▶ [Problem statement] Would you output the lines from the one with "Give me SVG" through the last line of the material below, exactly, but without pictures?

*** Records shown ***

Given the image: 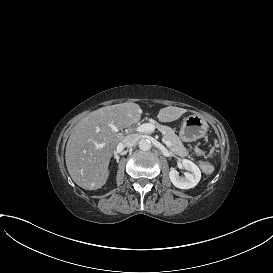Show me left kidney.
<instances>
[{
  "label": "left kidney",
  "mask_w": 273,
  "mask_h": 273,
  "mask_svg": "<svg viewBox=\"0 0 273 273\" xmlns=\"http://www.w3.org/2000/svg\"><path fill=\"white\" fill-rule=\"evenodd\" d=\"M182 166L187 170L185 176L181 177L176 170L169 171V178L172 184L179 189H191L195 187L201 179V171L192 161L183 159Z\"/></svg>",
  "instance_id": "5707ae66"
}]
</instances>
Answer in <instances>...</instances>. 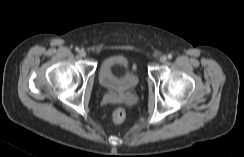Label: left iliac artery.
Segmentation results:
<instances>
[{"mask_svg":"<svg viewBox=\"0 0 244 157\" xmlns=\"http://www.w3.org/2000/svg\"><path fill=\"white\" fill-rule=\"evenodd\" d=\"M168 58L171 59L172 58V54H168Z\"/></svg>","mask_w":244,"mask_h":157,"instance_id":"obj_1","label":"left iliac artery"}]
</instances>
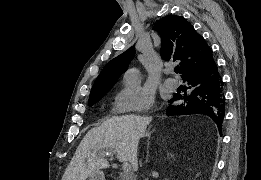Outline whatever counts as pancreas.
I'll list each match as a JSON object with an SVG mask.
<instances>
[{
	"mask_svg": "<svg viewBox=\"0 0 261 180\" xmlns=\"http://www.w3.org/2000/svg\"><path fill=\"white\" fill-rule=\"evenodd\" d=\"M119 180H123V177H120V179Z\"/></svg>",
	"mask_w": 261,
	"mask_h": 180,
	"instance_id": "1",
	"label": "pancreas"
}]
</instances>
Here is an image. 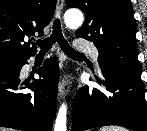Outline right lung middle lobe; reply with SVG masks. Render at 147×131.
Returning a JSON list of instances; mask_svg holds the SVG:
<instances>
[{
	"label": "right lung middle lobe",
	"instance_id": "obj_1",
	"mask_svg": "<svg viewBox=\"0 0 147 131\" xmlns=\"http://www.w3.org/2000/svg\"><path fill=\"white\" fill-rule=\"evenodd\" d=\"M18 63L19 60H0V70L16 68L18 66Z\"/></svg>",
	"mask_w": 147,
	"mask_h": 131
}]
</instances>
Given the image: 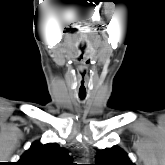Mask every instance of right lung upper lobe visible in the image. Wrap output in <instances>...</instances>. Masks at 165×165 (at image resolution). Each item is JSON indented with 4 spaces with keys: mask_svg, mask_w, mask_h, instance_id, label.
I'll return each instance as SVG.
<instances>
[{
    "mask_svg": "<svg viewBox=\"0 0 165 165\" xmlns=\"http://www.w3.org/2000/svg\"><path fill=\"white\" fill-rule=\"evenodd\" d=\"M18 165H76L68 152L56 143L34 142L21 156Z\"/></svg>",
    "mask_w": 165,
    "mask_h": 165,
    "instance_id": "right-lung-upper-lobe-1",
    "label": "right lung upper lobe"
}]
</instances>
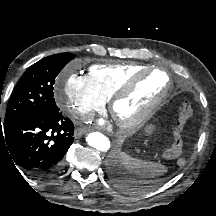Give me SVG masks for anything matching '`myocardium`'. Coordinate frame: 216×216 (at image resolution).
<instances>
[{"instance_id": "f54148a6", "label": "myocardium", "mask_w": 216, "mask_h": 216, "mask_svg": "<svg viewBox=\"0 0 216 216\" xmlns=\"http://www.w3.org/2000/svg\"><path fill=\"white\" fill-rule=\"evenodd\" d=\"M157 72H159V69L157 68H146L133 75L111 95L109 99V111L115 118L118 127L122 131L131 132L142 126L169 95L172 88V79L168 73L159 72L167 77V84L165 88L157 96H155V98H153L137 116L129 119H122L116 115L117 105L132 97L138 90L139 86Z\"/></svg>"}]
</instances>
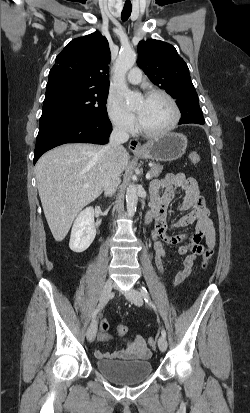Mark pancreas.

*** End of Records shown ***

▶ [Exercise result]
Give me SVG masks for anything matching '`myocardium`'. Coordinate frame: 216×216 (at image resolution).
<instances>
[{"instance_id": "f54148a6", "label": "myocardium", "mask_w": 216, "mask_h": 216, "mask_svg": "<svg viewBox=\"0 0 216 216\" xmlns=\"http://www.w3.org/2000/svg\"><path fill=\"white\" fill-rule=\"evenodd\" d=\"M157 72H159V69L157 68H146L133 75L111 95L109 99V111L115 118L118 127L122 131L131 132L142 126L169 95L172 88V79L168 73L159 72L167 77V84L165 88L157 96H155V98H153L137 116L129 119H122L116 115L117 105L132 97L138 90L139 86Z\"/></svg>"}]
</instances>
Mark pancreas.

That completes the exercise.